Confocal laser scanning microscopy analysis of bioenergetic potential and oxidative stress in fresh and frozen thawed human ovarian tissue from oncologic patients
In slow-frozen/rapid-thawed ovarian tissue from cancer patients, a bioenergy/oxidative stress assessment based on confocal laser scanning microscopy allows identification of functionally preserved tissue.
Raffaella Fabbri, B.Sc., Rossella Vicenti, B.Sc., Nicola Antonio Martino, Ph.D., Maria Elena Dell’Aquila, Ph.D., Gianandrea Pasquinelli, M.D., Maria Macciocca, Ph.D., Valentina Magnani, Ph.D., Roberto Paradisi, M.D., Stefano Venturoli, M.D.
Volume 101, Issue 3, Pages 795-804.e1, March 2014
To evaluate the effectiveness of a bioenergy/oxidative stress assessment based on confocal laser scanning microscopy (CLSM) in association with morphology and ultrastructure analyses based on light microscopy (LM) and transmission electron microscopy (TEM), to monitor the preservation status of cryopreserved human ovarian tissue from cancer patients.
Fourteen young cancer patients.
Human ovarian tissue biopsy, slow freezing/rapid thawing, LM, TEM, CLSM assessment of mitochondrial distribution and activity, and intracellular reactive oxygen species (ROS) localization and levels.
Main Outcome Measure(s):
In tissue examined before and after slow freezing/rapid thawing, follicular and stromal LM-based score of morphologic damage, ultrastructure, mitochondrial distribution pattern, reactive oxygen species (ROS) localization; mean ± standard deviation of stromal mitochondrial activity and ROS levels.

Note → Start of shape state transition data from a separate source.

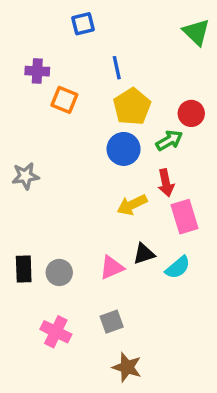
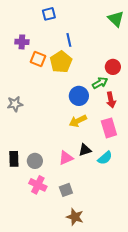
yellow pentagon: (132, 107) -> (61, 62), moved
blue circle: (124, 149) -> (79, 96), moved
red arrow: (166, 183) -> (111, 100), moved
pink cross: (56, 332) -> (38, 185), moved

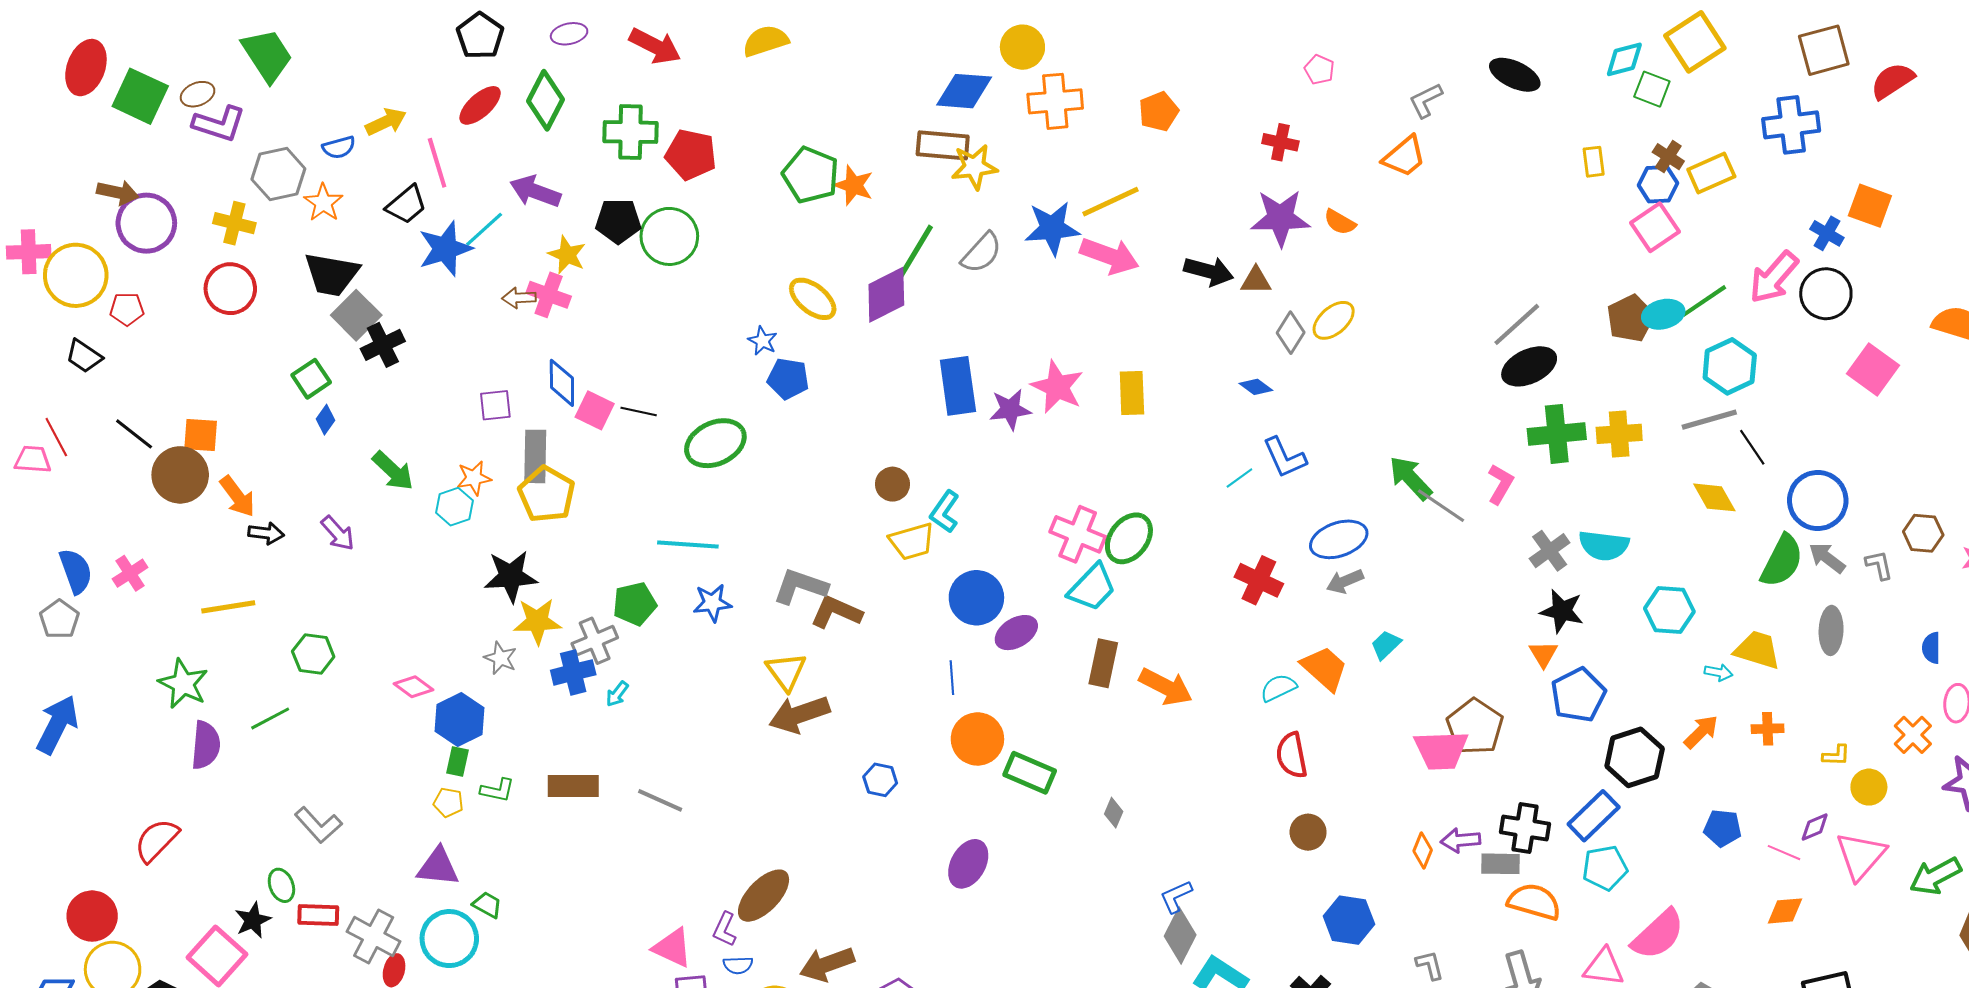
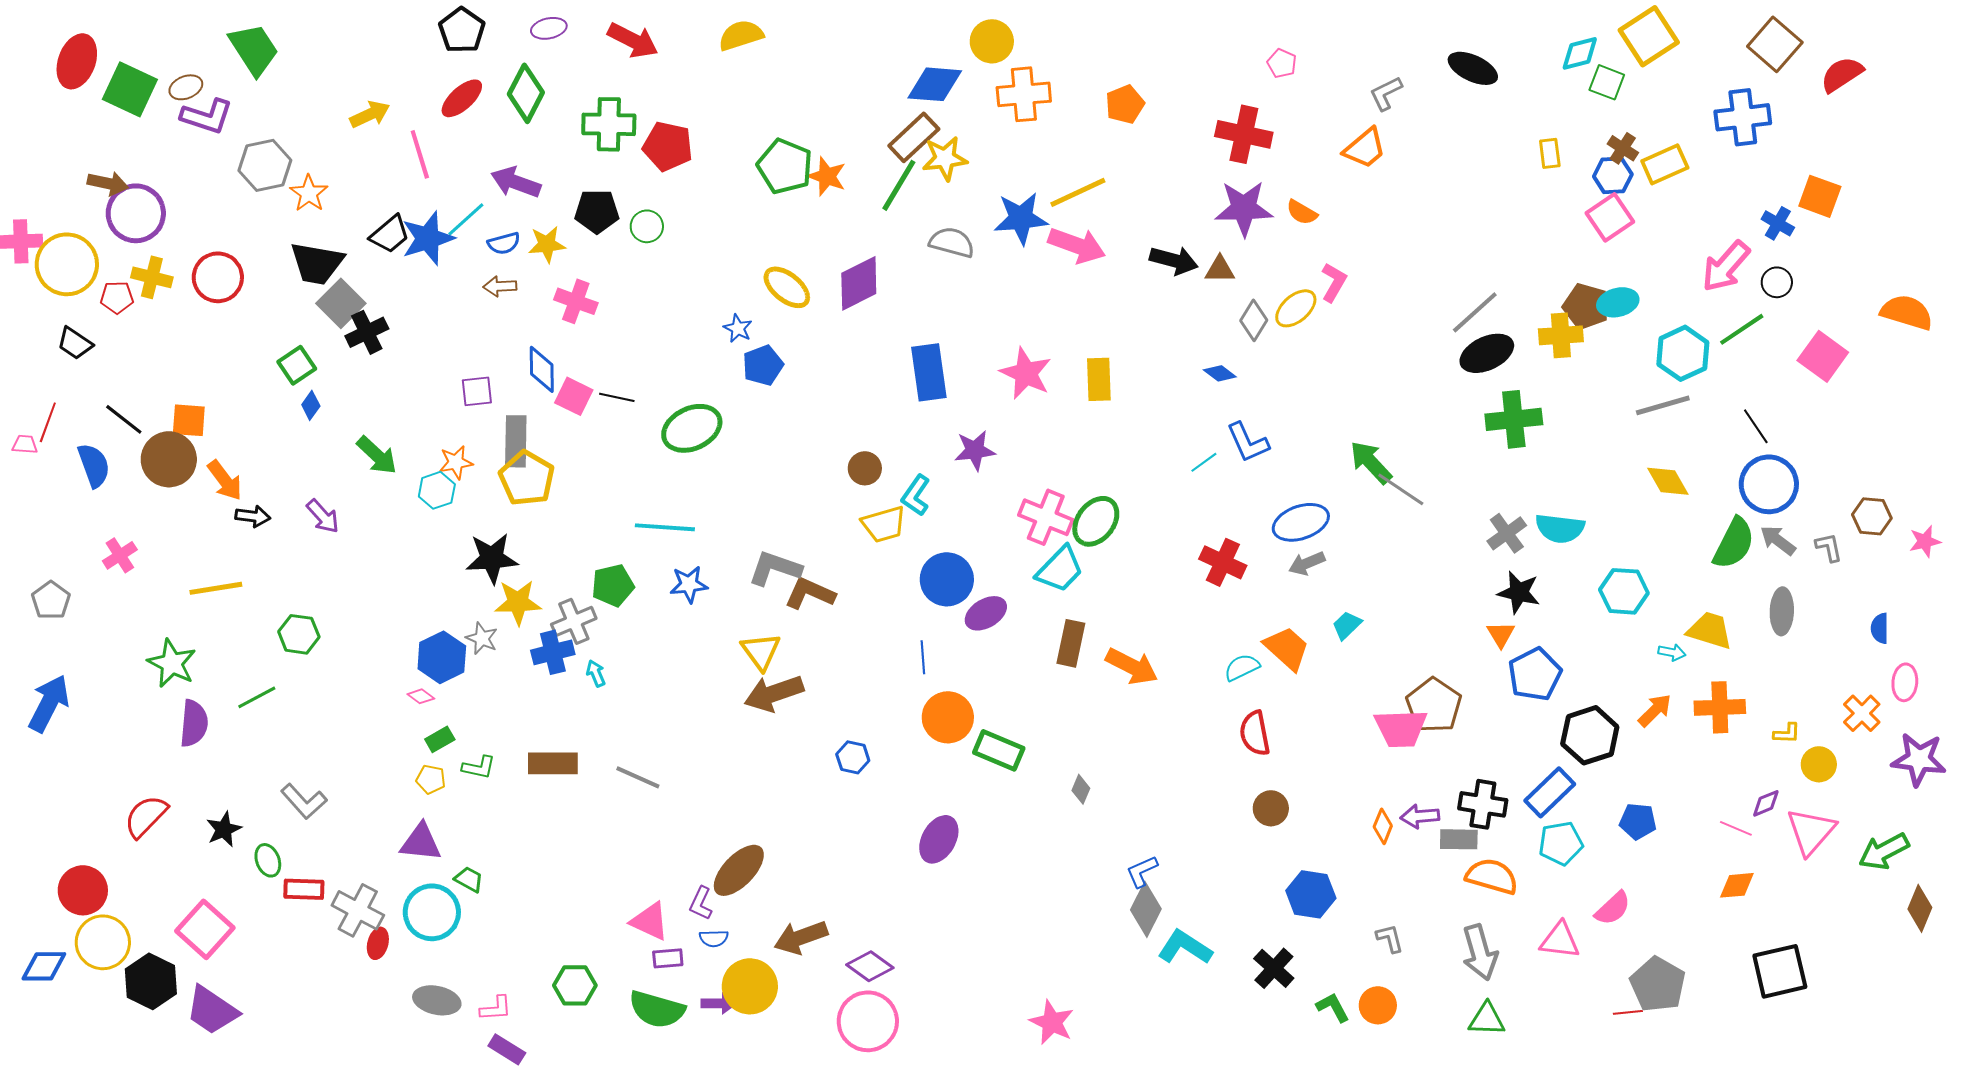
brown square: (1824, 50) -> (1775, 44), turned -34
red cross: (1280, 142) -> (1244, 134), size x1.6
brown rectangle: (943, 145) -> (914, 137), turned -48
blue semicircle: (339, 147) -> (504, 243), moved
black trapezoid: (406, 205) -> (390, 234), moved
yellow cross: (234, 223) -> (152, 277), moved
green circle: (669, 236) -> (647, 226), size x0.6
green line: (916, 251) -> (899, 185), moved
gray semicircle: (982, 253) -> (952, 242), turned -117
yellow star: (567, 255) -> (547, 244), turned -30
black circle: (1826, 294) -> (1777, 282), size x0.6
pink cross: (549, 295) -> (576, 301), moved
green line: (1704, 301) -> (1742, 329), moved
brown pentagon: (1630, 318) -> (1586, 306), turned -30
blue pentagon: (788, 379) -> (763, 365), turned -30
purple star: (1010, 409) -> (975, 450), moved
yellow cross: (1619, 434) -> (1561, 335), moved
red line: (56, 437) -> (48, 422), turned 48
black line: (1752, 447) -> (1756, 426), moved
pink trapezoid: (33, 460) -> (25, 444), size x0.7
pink L-shape: (1500, 484) -> (1334, 282), moved
blue semicircle: (76, 571) -> (94, 465), moved
pink diamond: (413, 687) -> (421, 696), moved, size x0.7
cyan arrow: (617, 694) -> (596, 673), turned 120
blue hexagon: (460, 720) -> (442, 657), moved
orange cross: (1768, 729) -> (1720, 707), size x1.6
green rectangle: (457, 761) -> (440, 739), turned 48
blue pentagon: (1723, 828) -> (1638, 821), moved
black star: (253, 920) -> (224, 829), moved
pink semicircle: (1658, 934) -> (1613, 908), size x0.7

Severe (n = 6 patients), slight (n = 6 patients), or no (n = 2 patients) LM/TEM-based damage was found in fresh tissue. After freezing/thawing, no further morphologic/ultrastructural alterations were found; however, statistically significant reductions, increases, or no changes in mitochondrial activity and ROS levels were found in severely, slightly, and undamaged tissue, respectively.

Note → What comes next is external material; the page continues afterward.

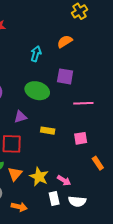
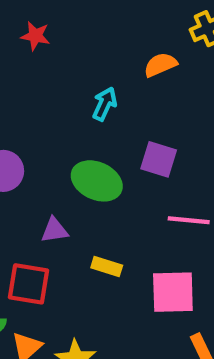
orange semicircle: (65, 41) -> (160, 65), moved
pink square: (81, 138) -> (173, 292), size x1.6

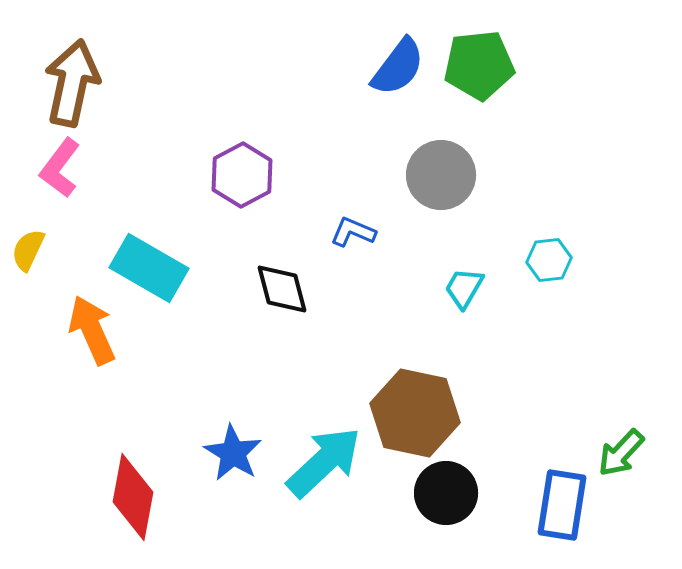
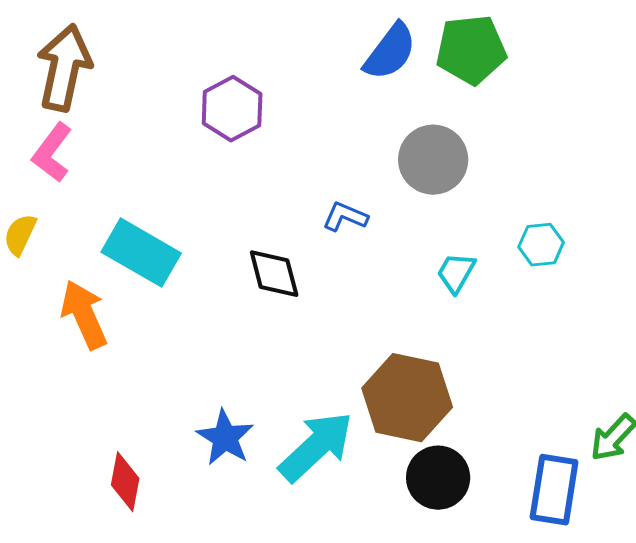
purple hexagon: (242, 175) -> (232, 109), moved
red diamond: (133, 497) -> (125, 482), size x0.7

Bioenergy/oxidative functional damage was found in tissue with severe LM/TEM-assessed damage. In tissue with slight LM/TEM-assessed damage, the CLSM-based bioenergy/oxidative stress assessment was the only test that allowed discrimination between tissue that had been better (low/no difference) or worse preserved (significant differences).